Zionists gone wild
About 7,500 young people gathered near Jerusalem last week for Birthright Israel’s mega-event, and I flew home from Israel last Thursday on a flight containing about 7,200 of them.
Earlier in the week, Rob Eshman, editor of the Jewish Journal of Greater L.A., reminded me of a column he had written a year earlier about the not-so-secret secret of Birthright’s success. Wrote Rob:
But let’s be honest about what accounts for a good part of the program’s runaway success — hormones.
“No one tells you it’s about hooking up with other Jews,” one 20-something participant told me, “but there’s plenty there to make it happen.”

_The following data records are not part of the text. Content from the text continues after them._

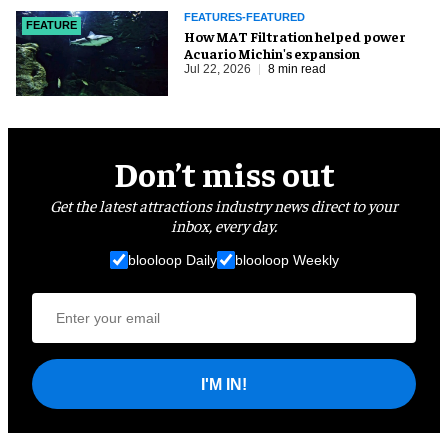
FEATURES-FEATURED
FEATURE
How MAT Filtration helped power
Acuario Michin's expansion
Jul 22, 2026
8 min read
Don’t miss out
Get the latest attractions industry news direct to your
inbox, every day.
blooloop Daily
blooloop Weekly
I'M IN!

There is no curfew, chaperones who are in some cases only a couple of years older than the visitors and lots of booze.
“What happens among the Diaspora,” one happy birthrighter from Pittsburgh told me, “stays among the Diaspora.”
Rob took flak for comparing Birthrighters to spawning grunions (maybe he should have compared them to herring or white fish), but I can personally attest to the concupiscence of my fellow passengers. Before the kids fell asleep (about six minutes into the flight, and as heavily as cows struck with a stun baton), the chatter all around me was a medley of sexual banter, come-ons, and innuendoes.
Eshman said it best:
Like most Jews in a generation that missed out on the birthright junket, I’m jealous, but supportive. I understand that, as my friend Jon Drucker is fond of saying, Jewish survival is not in the genes, but in the jeans.